I have a mesh system with two nest wifi routers and two nest access points with the below setup / placement

1. Router1 connected to the modem using ethernet cable in the front living room

2. Router 2 connected to router using ethernet cable (wired backhaul) in bedroom 1

3. One access point placed in each of the bedrooms, bedroom 2 and bedroom 3.

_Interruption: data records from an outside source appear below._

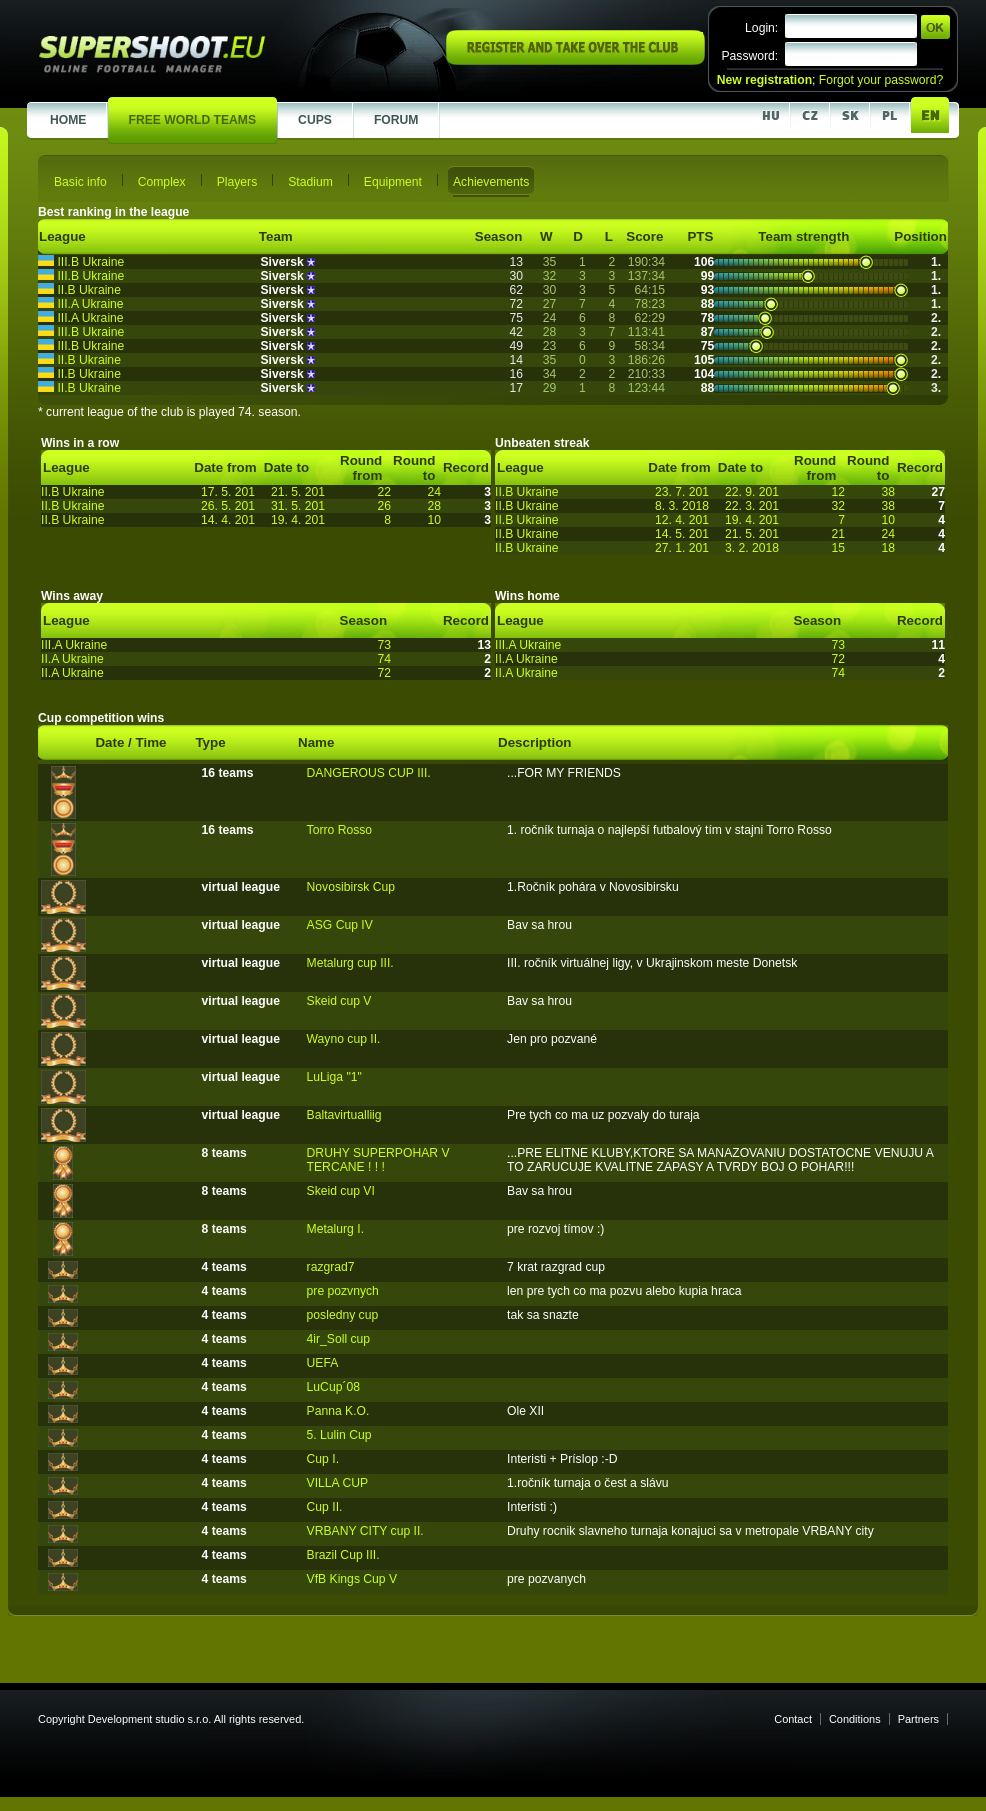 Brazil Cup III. (343, 1555)
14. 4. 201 (228, 520)
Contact (793, 1719)
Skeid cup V (339, 1001)
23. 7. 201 (682, 492)
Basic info (80, 182)
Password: (749, 56)
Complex (162, 182)
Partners (918, 1719)
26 (384, 506)
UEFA (323, 1363)
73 (384, 645)
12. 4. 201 (682, 520)
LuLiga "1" (334, 1077)
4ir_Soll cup (339, 1339)
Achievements (491, 182)
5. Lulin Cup (339, 1435)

4. Bedroom 1 is in the middle of bedrooms 2 and 3, so router 2 is closest to the access points.

 

The issue I face is that both the access points seem to connect to router 1, which is at the front of the house and not to router 2, which is the closest router. The speed I get in bedrooms 1 and 2 are much slower than the throughput in the living room and bedroom 1. How do I ensure that the access points connect to the router 2?

3 REPLIES 3

David_K
Diamond Product Expert
Diamond Product Expert

What you've created is known as a partial ethernet backhaul and disjointed mesh setup where some of your Wifi points are hardwired, and others are not. These kinds of setups are much more likely to cause problems that are very hard to diagnose. The primary one being that if one of your non-hardwired Wifi points can establish even a weak connection back to your primary Wifi point it will do that, over connecting to an intermediate closer Wifi point, because it prefers the least hops to get back to the primary Wifi point. This is also the reason Google recommends placing your primary Wifi point as close as possible to the centre of your home.

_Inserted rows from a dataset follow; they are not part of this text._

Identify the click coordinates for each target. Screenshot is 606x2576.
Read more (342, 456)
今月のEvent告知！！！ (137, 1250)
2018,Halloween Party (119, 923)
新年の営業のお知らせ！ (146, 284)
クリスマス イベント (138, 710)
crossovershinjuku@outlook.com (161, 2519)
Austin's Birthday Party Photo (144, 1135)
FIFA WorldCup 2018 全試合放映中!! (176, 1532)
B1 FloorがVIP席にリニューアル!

The best advice I can give you is to do one or the other, not both. Either build a pure mesh topology (i.e. don't hardwire any of the points via ethernet) and follow Google's placement guidelines. Or, build a full ethernet backhaul setup where all your Wi-Fi points are hardwired.

MichaelP
Diamond Product Expert
Diamond Product Expert

In addition to the useful information from @David_K, I would just add that a wired secondary (your "Router 2") does not extend the wireless mesh in any useful way. Since you have an Ethernet connection from Router 1 to Router 2 already, I would consider using that to put Router 1 where Router 2 is and using that Ethernet cable to connect it to the modem. That way, your primary unit is close to the center of the home, and should be within better range of both Nest WiFi Point units. You can then place Router 2 one or two rooms away from Router 1, perhaps including (and somewhat oddly) back where Router 1 was originally. From there, it will connect to Router 1 via a wireless mesh instead of via Ethernet (unless you can run another Ethernet cable between those rooms).

aravindr
Community Member

Thank you @MichaelP and @David_K . Your alternative solutions make logical sense. Out of the two @David_K 's solution should be easily implemented. There are multiple concrete walls between both the routers' positions. So there will be signal loss by the time the wireless signal from router 1 reaches router 2, which means a loss of speed throughput. That was the original problem and why I even ran the ethernet cable from the living room to the other side of the apartment. But I will try that and see how it goes. Overall it just seems to be a poor design from Google/Nest based on my knowledge and experience with other brands.